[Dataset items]
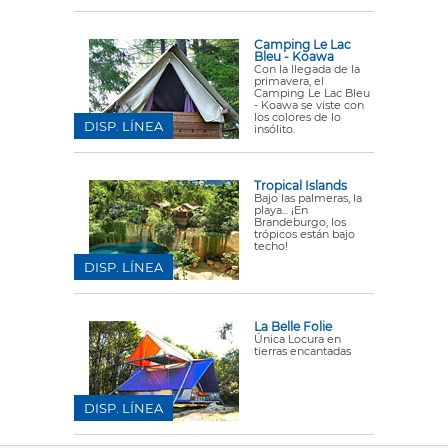
Camping Le Lac
Bleu - Koawa
Con la llegada de la
primavera, el
Camping Le Lac Bleu
- Koawa se viste con
los colores de lo
DISP. LÍNEA
insólito.
Tropical Islands
Bajo las palmeras, la
playa... ¡En
Brandeburgo, los
trópicos están bajo
techo!
DISP. LÍNEA
La Belle Folie
Única Locura en
tierras encantadas
DISP. LÍNEA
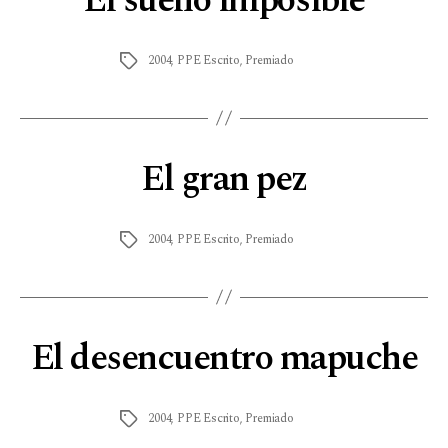
El sueño imposible
2004
,
PPE Escrito
,
Premiado
El gran pez
2004
,
PPE Escrito
,
Premiado
El desencuentro mapuche
2004
,
PPE Escrito
,
Premiado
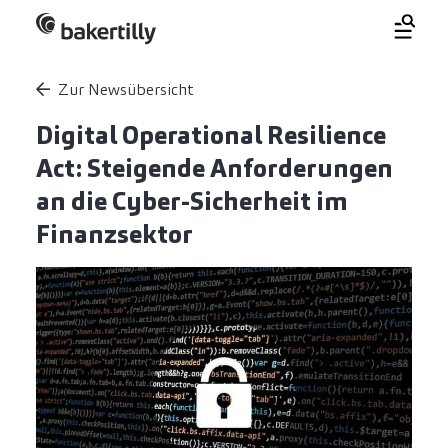
Zur Newsübersicht
Digital Operational Resilience
Act: Steigende Anforderungen
an die Cyber-Sicherheit im
Finanzsektor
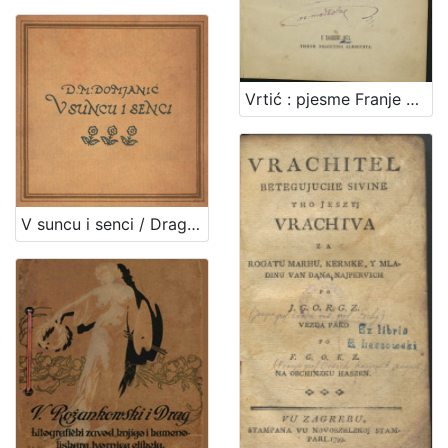
Vrtić : pjesme Franje Krsta markeza Frankopana, kneza Tržačkoga / izdao Ivan Kostrenčić
V suncu i senci / Dragutin M. Domjanić ; [zredila, nakinčila i z rukom na kamen napisala Olga Höcker]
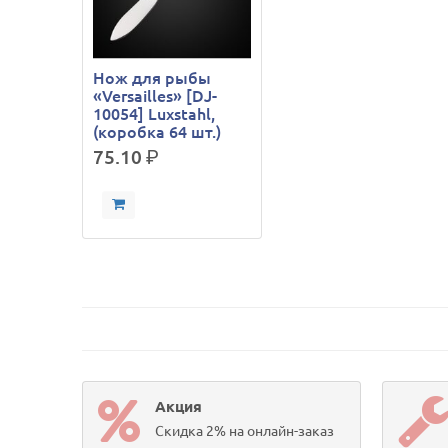
Нож для рыбы
«Versailles» [DJ-
10054] Luxstahl,
(коробка 64 шт.)
75.10
р.
Акция
Скидка 2% на онлайн-заказ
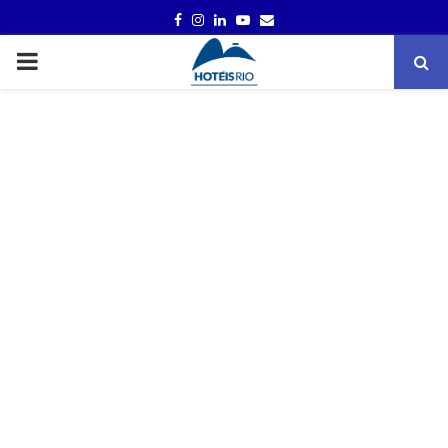
FACEBOOK
INSTAGRAM
LINKEDIN
YOUTUBE
EMAIL
PRIMARY
MENU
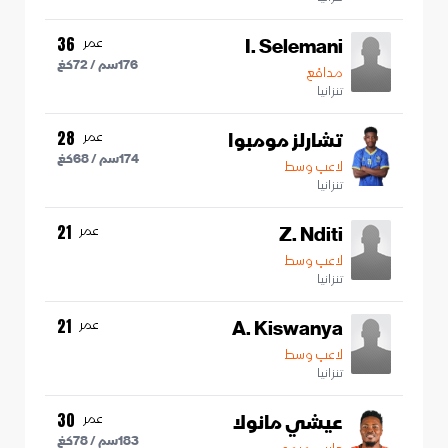
I. Selemani
عمر
36
176
سم /
72
كغ
مدافع
تنزانيا
تشارلز مومبوا
عمر
28
174
سم /
68
كغ
لاعب وسط
تنزانيا
Z. Nditi
عمر
21
لاعب وسط
تنزانيا
A. Kiswanya
عمر
21
لاعب وسط
تنزانيا
عيشي مانولا
عمر
30
183
سم /
78
كغ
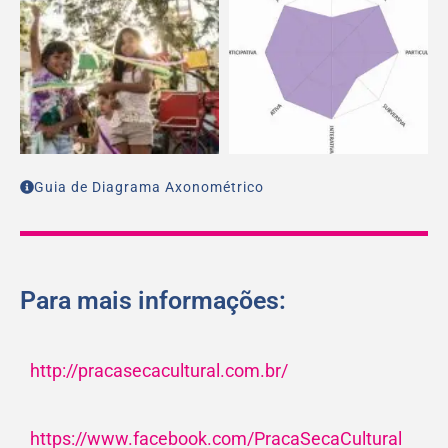
Guia de Diagrama Axonométrico
Para mais informações:
http://pracasecacultural.com.br/
https://www.facebook.com/PracaSecaCultural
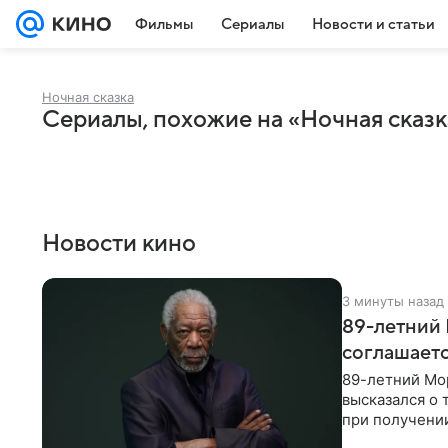
Фильмы
Сериалы
Новости и статьи
Ночная сказка
Сериалы, похожие на «Ночная сказк
Новости кино
3 минуты назад
89-летний 
соглашаетс
89-летний Мор
высказался о 
при получени
было бы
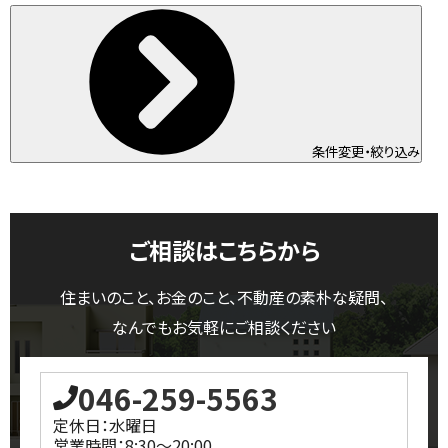
条件変更・絞り込み
ご相談はこちらから
住まいのこと、お金のこと、不動産の素朴な疑問、
なんでもお気軽にご相談ください
046-259-5563
定休日：水曜日
営業時間：8:30～20:00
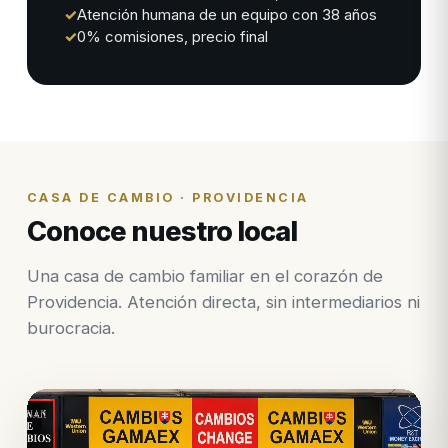
✓
Atención humana de un equipo con 38 años
✓
0% comisiones, precio final
CASA DE CAMBIO · PROVIDENCIA
Conoce nuestro local
Una casa de cambio familiar en el corazón de
Providencia. Atención directa, sin intermediarios ni
burocracia.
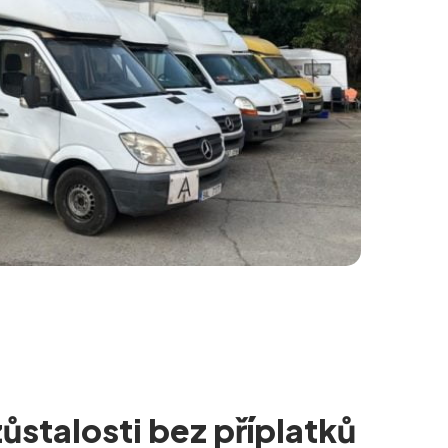
ůstalosti bez příplatků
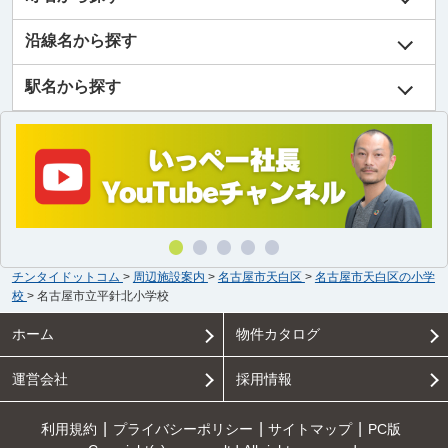
沿線名から探す
駅名から探す
チンタイドットコム
>
周辺施設案内
>
名古屋市天白区
>
名古屋市天白区の小学
校
>
名古屋市立平針北小学校
ホーム
物件カタログ
運営会社
採用情報
利用規約
プライバシーポリシー
サイトマップ
PC版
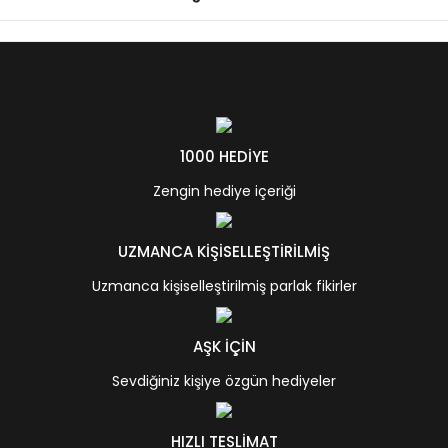
1000 HEDİYE
Zengin hediye içeriği
UZMANCA KİŞİSELLEŞTİRİLMİŞ
Uzmanca kişiselleştirilmiş parlak fikirler
AŞK İÇİN
Sevdiğiniz kişiye özgün hediyeler
HIZLI TESLİMAT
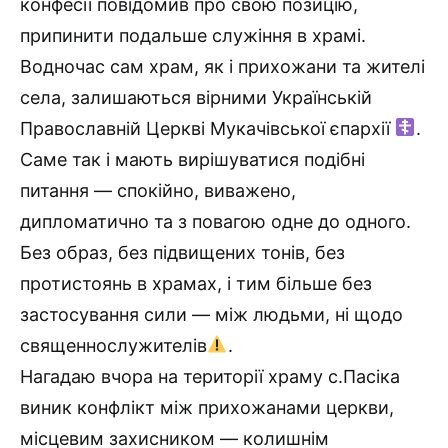
конфесії повідомив про свою позицію,
припинити подальше служіння в храмі.
Водночас сам храм, як і прихожани та жителі
села, залишаються вірними Українській
Православній Церкві Мукачівської єпархії
.
Саме так і мають вирішуватися подібні
питання — спокійно, виважено,
дипломатично та з повагою одне до одного.
Без образ, без підвищених тонів, без
протистоянь в храмах, і тим більше без
застосування сили — між людьми, ні щодо
священнослужителів
.
Нагадаю вчора на території храму с.Пасіка
виник конфлікт між прихожанами церкви,
місцевим захисником — колишнім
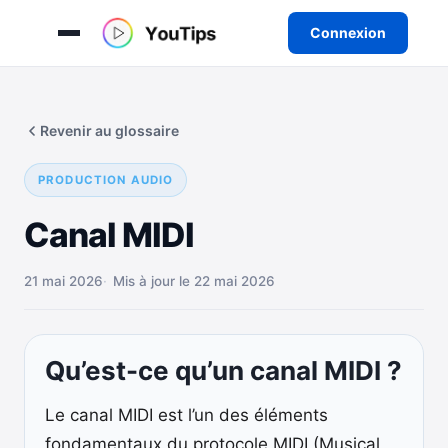
Connexion
Aller
au
Revenir au glossaire
contenu
PRODUCTION AUDIO
Canal MIDI
21 mai 2026
Mis à jour le 22 mai 2026
Qu’est-ce qu’un canal MIDI ?
Le canal MIDI est l’un des éléments
fondamentaux du protocole MIDI (Musical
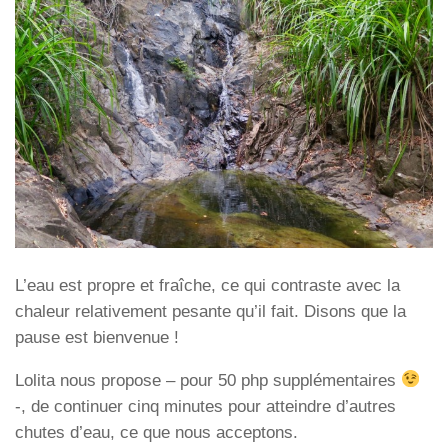
L’eau est propre et fraîche, ce qui contraste avec la
chaleur relativement pesante qu’il fait. Disons que la
pause est bienvenue !
Lolita nous propose – pour 50 php supplémentaires
-, de continuer cinq minutes pour atteindre d’autres
chutes d’eau, ce que nous acceptons.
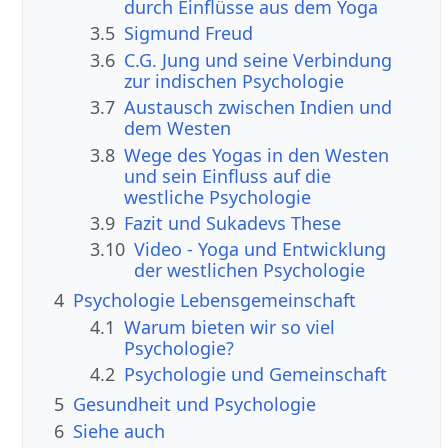
durch Einflüsse aus dem Yoga
3.5
Sigmund Freud
3.6
C.G. Jung und seine Verbindung
zur indischen Psychologie
3.7
Austausch zwischen Indien und
dem Westen
3.8
Wege des Yogas in den Westen
und sein Einfluss auf die
westliche Psychologie
3.9
Fazit und Sukadevs These
3.10
Video - Yoga und Entwicklung
der westlichen Psychologie
4
Psychologie Lebensgemeinschaft
4.1
Warum bieten wir so viel
Psychologie?
4.2
Psychologie und Gemeinschaft
5
Gesundheit und Psychologie
6
Siehe auch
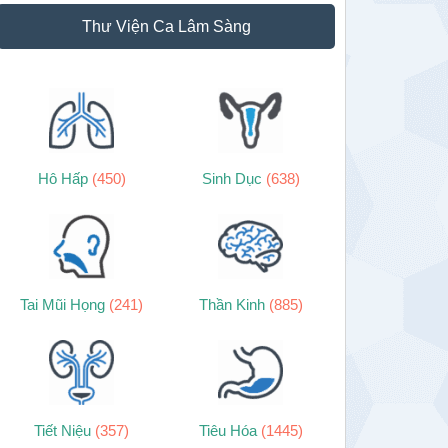
Thư Viện Ca Lâm Sàng
Hô Hấp
(450)
Sinh Dục
(638)
Tai Mũi Họng
(241)
Thần Kinh
(885)
Tiết Niệu
(357)
Tiêu Hóa
(1445)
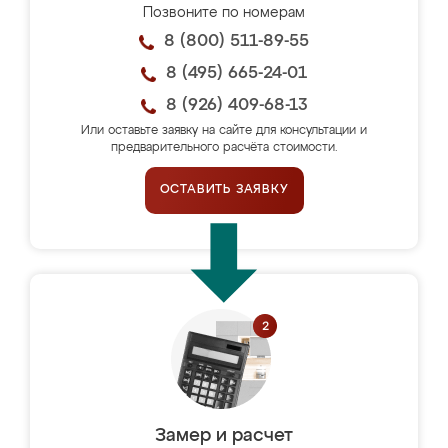
Позвоните по номерам
8 (800) 511-89-55
8 (495) 665-24-01
8 (926) 409-68-13
Или оставьте заявку на сайте для консультации и
предварительного расчёта стоимости.
ОСТАВИТЬ ЗАЯВКУ
Замер и расчет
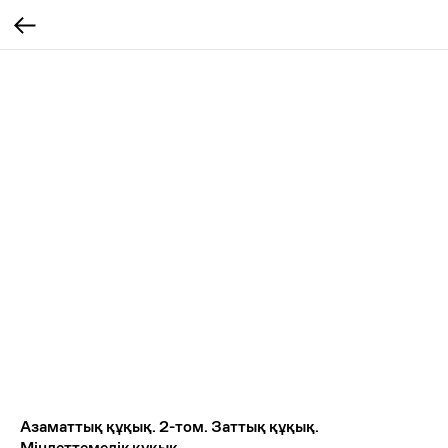
Азаматтық құқық. 2-том. Заттық құқық.
Міндеттемелік құқық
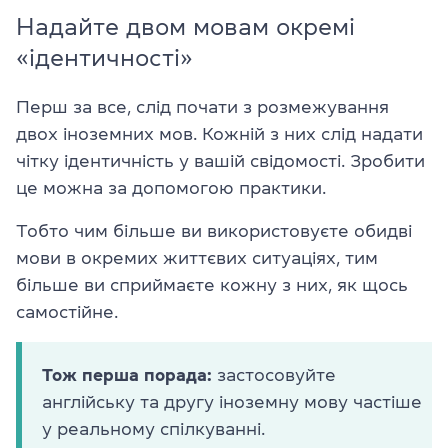
Надайте двом мовам окремі
«ідентичності»
Перш за все, слід почати з розмежування
двох іноземних мов. Кожній з них слід надати
чітку ідентичність у вашій свідомості. Зробити
це можна за допомогою практики.
Тобто чим більше ви використовуєте обидві
мови в окремих життєвих ситуаціях, тим
більше ви сприймаєте кожну з них, як щось
самостійне.
Тож перша порада:
застосовуйте
англійську та другу іноземну мову частіше
у реальному спілкуванні.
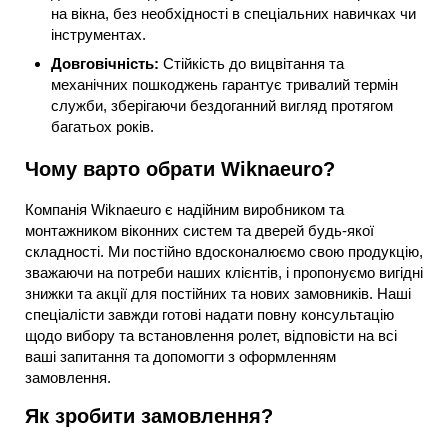
на вікна, без необхідності в спеціальних навичках чи
інструментах.
Довговічність:
Стійкість до вицвітання та
механічних пошкоджень гарантує тривалий термін
служби, зберігаючи бездоганний вигляд протягом
багатьох років.
Чому варто обрати Wiknaeuro?
Компанія Wiknaeuro є надійним виробником та
монтажником віконних систем та дверей будь-якої
складності. Ми постійно вдосконалюємо свою продукцію,
зважаючи на потреби наших клієнтів, і пропонуємо вигідні
знижки та акції для постійних та нових замовників. Наші
спеціалісти завжди готові надати повну консультацію
щодо вибору та встановлення ролет, відповісти на всі
ваші запитання та допомогти з оформленням
замовлення.
Як зробити замовлення?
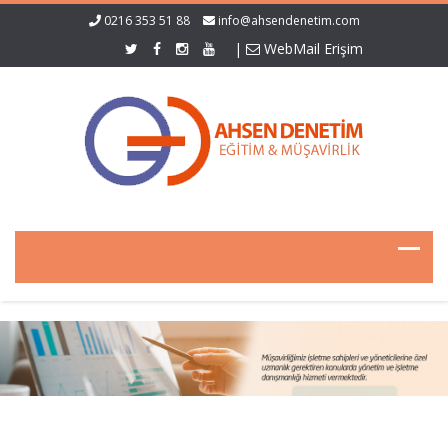
0216 353 51 88
info@ahsendenetim.com
|
WebMail Erişim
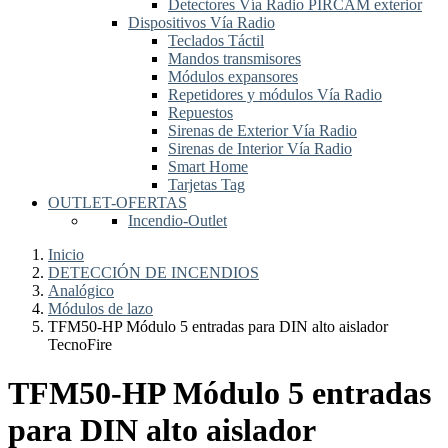
Detectores Vía Radio PIRCAM exterior
Dispositivos Vía Radio
Teclados Táctil
Mandos transmisores
Módulos expansores
Repetidores y módulos Vía Radio
Repuestos
Sirenas de Exterior Vía Radio
Sirenas de Interior Vía Radio
Smart Home
Tarjetas Tag
OUTLET-OFERTAS
Incendio-Outlet
Inicio
DETECCIÓN DE INCENDIOS
Analógico
Módulos de lazo
TFM50-HP Módulo 5 entradas para DIN alto aislador
TecnoFire
TFM50-HP Módulo 5 entradas
para DIN alto aislador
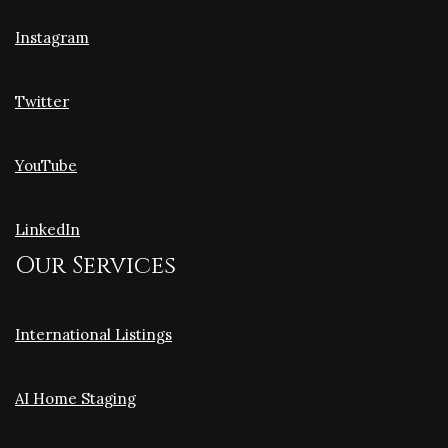
Instagram
Twitter
YouTube
LinkedIn
Our Services
International Listings
AI Home Staging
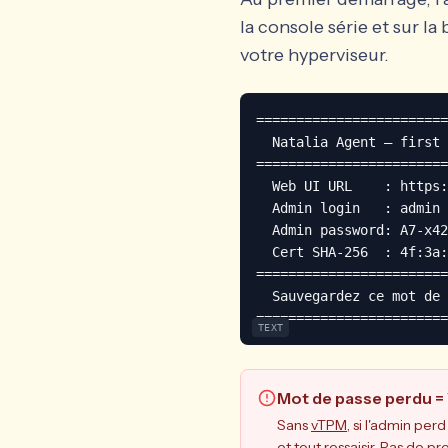
la console série et sur l
votre hyperviseur.
========================
  Natalia Agent — first 
========================
  Web UI URL    : https:
  Admin login   : admin

  Admin password: A7-x42
  Cert SHA-256  : 4f:3a:
========================
  Sauvegardez ce mot de 
========================
TEXT
Mot de passe perdu =
Sans
vTPM
, si l'admin pe
et tout ressaisir. Pas de 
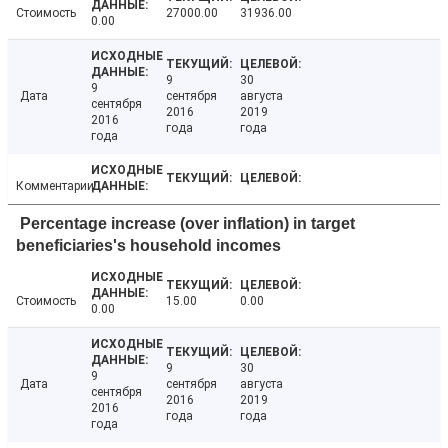
Стоимость
27000.00
31936.00
0.00
9
30
9
Дата
сентября
августа
сентября
2016
2019
2016
года
года
года
Комментарии
Percentage increase (over inflation) in target
beneficiaries's household incomes
Стоимость
15.00
0.00
0.00
9
30
9
Дата
сентября
августа
сентября
2016
2019
2016
года
года
года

Task prompt = The word to find is "щодо". Copy every line of the records that holds it.

Finished task =
застосування сили — між людьми, ні щодо
щодо вибору та встановлення ролет, відповісти на всі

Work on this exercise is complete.